Sur le plan administratif, la politique chapeaute l’ensemble des services publics présents sur un territoire donné, par exemple celui des sports, de la jeunesse et des loisirs. Il s’agit de déléguer le travail de gestion, en fonction des services compétents pour la réalisation d’un ou plusieurs objectif(s) politique(s).
Au-delà de l’aspect juridico-administratif souligné par Gillet, le terme de politique peut être compris, selon Monceau (MONCEAU, 2013), sous l’angle du « jeu politique » qui renvoie à la lutte partisane pour accéder au pouvoir et « organiser la Cité ».
Les critères expliquant les décalages entre la décision et sa mise en œuvre
La mise en œuvre « correspond à toutes les étapes post parlementaire d’une politique publique prise en charge par l’administration » (HASSENTEUFEL, 2009, p.85). Boussaguet, Jacquot et Ravinet, qui citent Padolieau (1982), la mise en œuvre est présentée comme « un processus au sein duquel se succède une série d’actions sociales mettant en jeu des ensembles d’acteurs plus ou moins organisés, qui Vincent Délèze BAC15 travail de Bachelor of Arts HES-SO in travail social Remis le 7 septembre 2018 occupent des positions hétérogènes et portent des intérêts et des ressources différents » (BOUSSAQUET L. , 2010, p. 344). Ces définitions soulèvent plusieurs constats liés au processus de mise en œuvre. Premièrement, si la décision est élaborée par les élus/représentants politiques, sa mise en œuvre passe par les acteurs administratifs et les agents de terrains comme les ASC. Les acteurs administratifs et les ASC sont donc plus concernés que les élus/représentants politiques, qui sont chargés de la mettre en place et de l’évaluer.

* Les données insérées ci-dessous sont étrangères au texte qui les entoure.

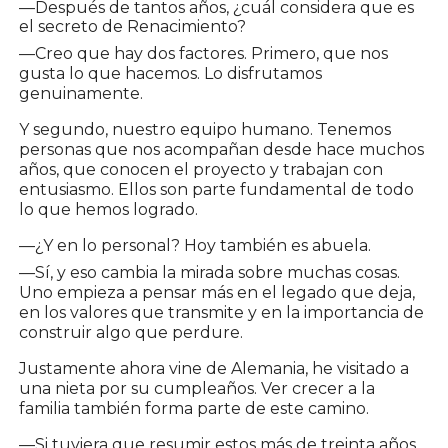
—Después de tantos años, ¿cuál considera que es
el secreto de Renacimiento?
—Creo que hay dos factores. Primero, que nos
gusta lo que hacemos. Lo disfrutamos
genuinamente.
Y segundo, nuestro equipo humano. Tenemos
personas que nos acompañan desde hace muchos
años, que conocen el proyecto y trabajan con
entusiasmo. Ellos son parte fundamental de todo
lo que hemos logrado.
—¿Y en lo personal? Hoy también es abuela.
—Sí, y eso cambia la mirada sobre muchas cosas.
Uno empieza a pensar más en el legado que deja,
en los valores que transmite y en la importancia de
construir algo que perdure.
Justamente ahora vine de Alemania, he visitado a
una nieta por su cumpleaños. Ver crecer a la
familia también forma parte de este camino.
—Si tuviera que resumir estos más de treinta años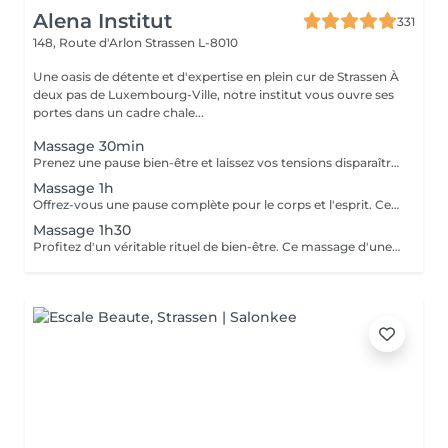
Alena Institut
331
148, Route d'Arlon
Strassen L-8010
Une oasis de détente et d'expertise en plein cur de Strassen À
deux pas de Luxembourg-Ville, notre institut vous ouvre ses
portes dans un cadre chale...
Massage 30min
Prenez une pause bien-être et laissez vos tensions disparaître. Ce massage de 30 minutes détend les muscles, apaise l'esprit et vous procure une sensation de relaxation profonde. Un moment parfait pour retrouver énergie et sérénité.
Massage 1h
Offrez-vous une pause complète pour le corps et l'esprit. Ce massage d'une heure détend en profondeur les muscles, libère les tensions et procure une relaxation durable. Un moment idéal pour retrouver énergie, équilibre et bien-être.
Massage 1h30
Profitez d'un véritable rituel de bien-être. Ce massage d'une heure et demi offre une relaxation intense, soulage les tensions et revitalise le corps et l'esprit. Un moment privilégié pour se ressourcer pleinement et retrouver sérénité et vitalité.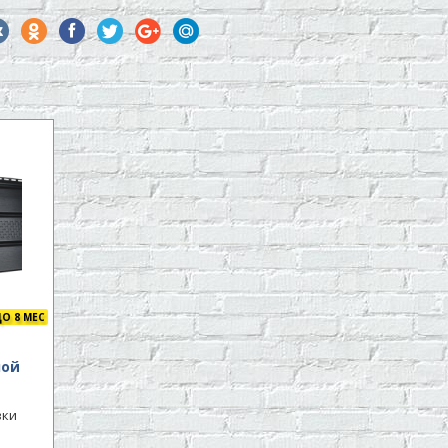
О 8 МЕС
,
ной
вки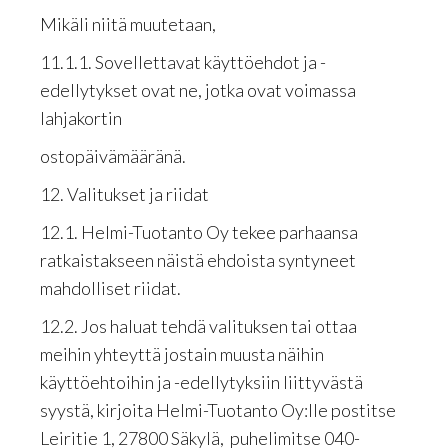
MikäIi niitä muutetaan,
11.1.1. Sovellettavat käyttöehdot ja -
edellytykset ovat ne, jotka ovat voimassa
lahjakortin
ostopäivämääränä.
12. Valitukset ja riidat
12.1. Helmi-Tuotanto Oy tekee parhaansa
ratkaistakseen näistä ehdoista syntyneet
mahdolliset riidat.
12.2. Jos haluat tehdä valituksen tai ottaa
meihin yhteyttä jostain muusta näihin
käyttöehtoihin ja -edellytyksiin liittyvästä
syystä, kirjoita Helmi-Tuotanto Oy:lle postitse
Leiritie 1, 27800 Säkylä, puhelimitse 040-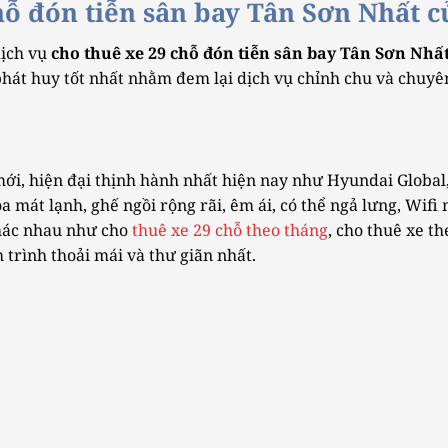
ỗ đón tiễn sân bay Tân Sơn Nhất c
dịch vụ
cho thuê xe 29 chỗ đón tiễn sân bay Tân Sơn Nhấ
phát huy tốt nhất nhằm đem lại dịch vụ chỉnh chu và chuy
ới, hiện đại thịnh hành nhất hiện nay như Hyundai Global
a mát lạnh, ghế ngồi rộng rãi, êm ái, có thể ngả lưng, Wifi
khác nhau như cho
thuê xe 29 chỗ theo tháng
, cho thuê xe t
rình thoải mái và thư giãn nhất.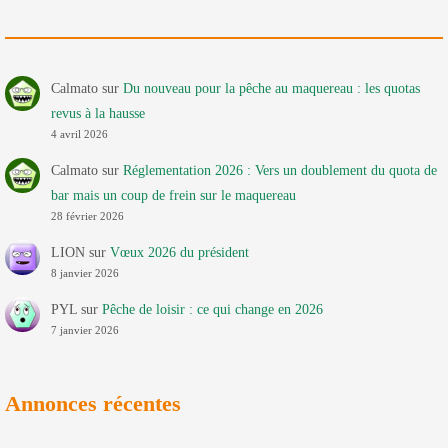
Calmato
sur
Du nouveau pour la pêche au maquereau : les quotas
revus à la hausse
4 avril 2026
Calmato
sur
Réglementation 2026 : Vers un doublement du quota de
bar mais un coup de frein sur le maquereau
28 février 2026
LION
sur
Vœux 2026 du président
8 janvier 2026
PYL
sur
Pêche de loisir : ce qui change en 2026
7 janvier 2026
Annonces récentes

Deuxièmement, la plupart des auteurs de l’analyse des politiques publiques (BOUSSAQUET L. , 2010) relèvent qu’il existe un écart entre les décisions des élus concernant une politique publique et la mise en œuvre de ces décisions par les employés administratifs et les ASC. Dans son ouvrage, Hassenteufel(HASSENTEUFEL, 2009, p. 90) propose six facteurs pouvant expliquer cet écart. Néanmoins, ce travail n’en retiendra que trois car ils permettent de comprendre le rôle de l’ASC dans la mise en œuvre :
Les moyens de la mise en œuvre
Les structures organisationnelles de la mise en œuvre
Le comportement des acteurs chargés de la mise en œuvre
La relation entre acteurs, facteur influençant la mise en œuvre
Le deuxième facteur est celui des structures organisationnelles. Ce facteur fait référence aux relations entre les différents acteurs chargés de la mise en œuvre d’une politique publique (HASSENTEUFEL, 2009). Ils possèdent des origines professionnelles multiples et un niveau de formation différent engendrant diverses interprétations du public cible et de facto, la façon de mettre en œuvre une politique publique. Au sein de cette relation, des conflits entre professionnels peuvent avoir lieu. Ces différents horizons professionnels ne sont pas guidés par les mêmes valeurs et les fonctions occupées possèdent des intérêts prioritaires différents. Par exemple, le rôle d’un chef de service tendra davantage à garantir l’ordre financier et administratif tandis que l’ASC visera la création de projets construits avec les bénéficiaires.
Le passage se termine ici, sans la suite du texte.